Isha Tyagi notes in her report on the displacement brought along by the Sardar Sarovar Dam over the Narmada river in Gujarat, Tadvis — the Adivasi community that historically lived near the river — were turned encroachers in their own land by government’s land acquisition policies. Tyagi quotes Kannubhai Tadvi, one of the protestors against this move, as saying, “We rely on jal, jungle and zameen (water, forest and land) for our livelihood. Our close association with the forest is a critical part of our life.” The situation in Narmada particularly depicts how the state’s interpretation of the river as a tool of industrial development denies those who have built their very lives around it access to it. Relying on the river as a national resource with territorial bounds, then, is in direct contradiction to its availability as a common resource.
The problems become even more complex, with the question of displacement and livelihood carrying an interstate characteristic. In the dispute over the waters of river Cauvery, for instance, upstream Karnataka for its “rightful” share of water from downstream Tamil Nadu, which receives a bulk of the river’s flow. However, Tamil Nadu maintains that to do so, it would have to redraw its land use pattern, a step that will cause millions of farmers to lose their livelihood. In another context, in the northeast, where three mega dam projects are underway in upstream Arunachal Pradesh, there are protests of dual nature. While environmentalists and activists in Arunachal Pradesh are worried about the ecological loss and displacement that the projects will cause, in Assam activists and farmer unions are worried about the dams aggravating the flood situation in the low-lying state.

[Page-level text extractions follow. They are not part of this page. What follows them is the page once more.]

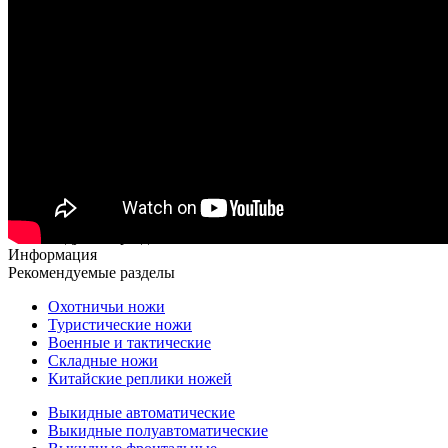
Рекомендуемые разделы
Информация
Рекомендуемые разделы
Охотничьи ножи
Туристические ножи
Военные и тактические
Складные ножи
Китайские реплики ножей
Выкидные автоматические
Выкидные полуавтоматические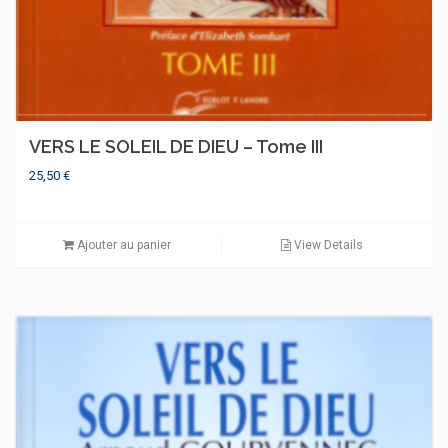
VERS LE SOLEIL DE DIEU – Tome III
25,50
€
Ajouter au panier
View Details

Beyond the displacement and the loss of livelihoods due to development projects, there also lies the problem of river pollution itself. Indiscriminate development has caused chemical alterations to the river’s waters, killing aquatic life and rendering it unsuitable for human use. Environmental activist Maude Barlow, a key figure in the global fight for the right to water, notes that “in the global South, dirty water kills a child every three and a half seconds.” Loss of life and culture over the loss of access to water, thus are intrinsically linked. A single-minded, industrial approach that centers ownership and development to address the question of distribution, will only cause further problems for people in most need of rivers.
In such a situation, Barlow argues, it is important for a radical shift to occur, where countries and populations rethink their relationship with water and water resources. Identifying water resources, including rivers, as protected commons would be the first step.